Prompt:
Whenever the string "может" turns up in a line of the data below, copy that line.

Dataset extract:

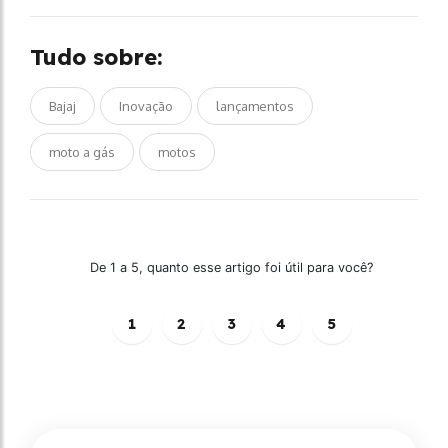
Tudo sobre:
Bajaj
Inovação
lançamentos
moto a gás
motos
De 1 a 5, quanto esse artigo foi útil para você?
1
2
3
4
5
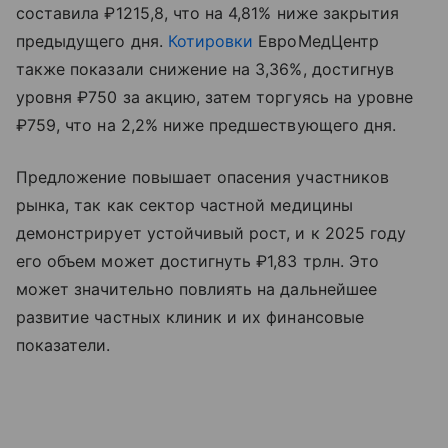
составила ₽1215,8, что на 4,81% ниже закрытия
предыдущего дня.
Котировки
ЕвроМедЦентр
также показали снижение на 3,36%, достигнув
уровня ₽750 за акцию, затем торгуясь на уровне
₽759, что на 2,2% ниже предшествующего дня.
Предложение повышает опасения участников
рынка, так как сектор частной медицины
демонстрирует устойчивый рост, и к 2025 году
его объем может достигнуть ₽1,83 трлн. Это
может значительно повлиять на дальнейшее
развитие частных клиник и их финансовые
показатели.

---

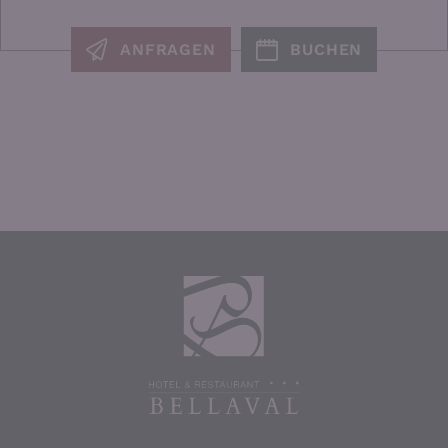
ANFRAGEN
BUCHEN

==

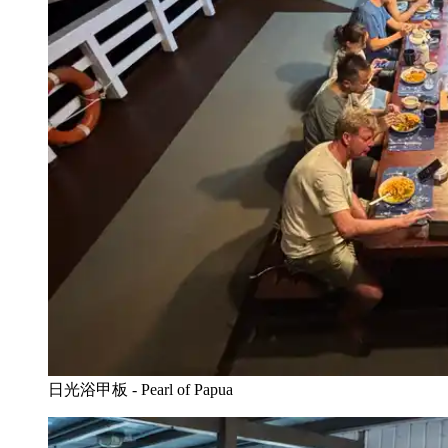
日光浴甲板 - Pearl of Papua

Answer:
его объем может достигнуть ₽1,83 трлн. Это
может значительно повлиять на дальнейшее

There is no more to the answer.